From Issue 4

Oluwaseyi Moejoh: Can you tell us your Green story — that defining moment that aligned you to a path in sustainability? 

Adrian Grenier: In my late teens, I started to look around the world beyond myself. I realized I wanted to create meaning and have a place in the world. I moved to Brooklyn and started seeing a lot more waste. I wanted to do something about it so that is when I started my environmental work really trying to clean up my neighborhood.


Oluwaseyi Moejoh: That’s very similar to my story. So what does “only one earth” mean to you and how do you live out this ethos daily?

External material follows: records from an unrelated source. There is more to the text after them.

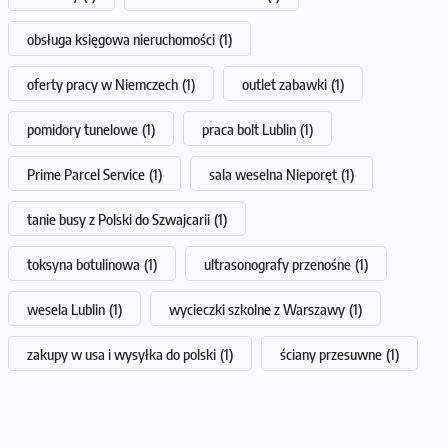
obsługa księgowa nieruchomości
(1)
oferty pracy w Niemczech
(1)
outlet zabawki
(1)
pomidory tunelowe
(1)
praca bolt Lublin
(1)
Prime Parcel Service
(1)
sala weselna Nieporęt
(1)
tanie busy z Polski do Szwajcarii
(1)
toksyna botulinowa
(1)
ultrasonografy przenośne
(1)
wesela Lublin
(1)
wycieczki szkolne z Warszawy
(1)
zakupy w usa i wysyłka do polski
(1)
ściany przesuwne
(1)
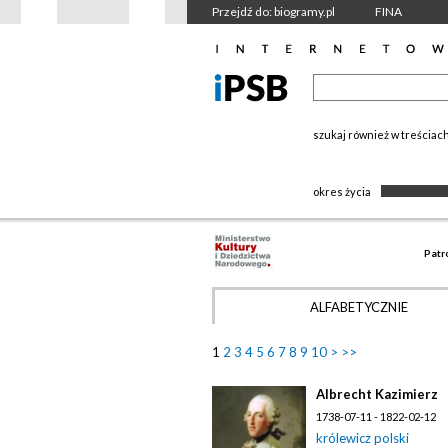
Przejdź do: biogramy.pl
FINA
szukaj również w treściac
okres życia
Patr
ALFABETYCZNIE
1
2
3
4
5
6
7
8
9
10
>
>>
Albrecht Kazimierz
1738-07-11 - 1822-02-12
królewicz polski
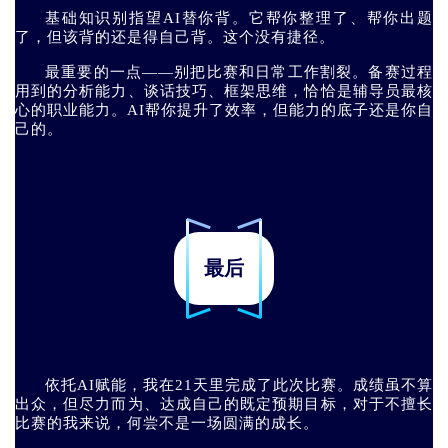
基础知识别指望AI替你背。它帮你整理了、帮你出题
了，但该背的还是得自己背。这个没有捷径。
最重要的一点——别把比赛和日常工作割裂。备赛过程
用到的分析能力、谈话技巧、框架思维，恰恰是辅导员最核
心的职业能力。AI帮你提升了效率，但能力的底子还是你自
己的。
最后
依托AI赋能，我在21天里完成了此次比赛。成绩虽不算
出众，但尽力而为、达成自己的既定预期目标，对于不擅长
比赛的我来说，何尝不是一场圆满的成长。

Adrian Grenier: Well, my perspectives have changed dramatically over time. You begin to have that awareness of a borderless planet because nature knows no boundaries; it is interconnected. The plastic thrown in the ocean here washes up on the shore over there. This means that positive actions can also have a ripple effect environmentally, socially, and conscientiously. We are connected and we have not only a challenge but an opportunity to make the world a better place by making changes personally and locally.


Oluwaseyi Moejoh: We need to see ourselves as global citizens in our local spaces. You are the Co-founder of Lonely Whale, can you tell me how and why you wanted to create this organization?

Adrian Grenier: When I founded Lonely whale, there was very little work and awareness about the oceans. The oceans were this abstract, distant entity that was not relatable. Most people don’t experience the ocean on a daily basis. They can understand climate because they experience it every day but oceans were a far greater communication challenge that I wanted to tackle. So that is how it started.


Oluwaseyi Moejoh: You’re also a UN Goodwill Ambassador and it’s beautiful to see how you’ve built your life around sustainability. What does it mean to you to give Earth a voice?

Adrian Grenier: If you close your eyes and just spend some time in nature, you start to recognize the unique voices from the different elements all working in harmony. If you are sensitive enough, you can hear the chorus of unique voices. I try to place myself as part of that concert, where my voice is not different but integrated into nature. So I speak from the identity of an emergent being from nature. This informs how I shape my life, lifestyle, and work. Not because I am unique or special, but because I’m part of nature, the whole collective. 


Oluwaseyi Moejoh: On a personal level, how does being an actor inform your involvement in conservation, and how does your conservation work inform your acting?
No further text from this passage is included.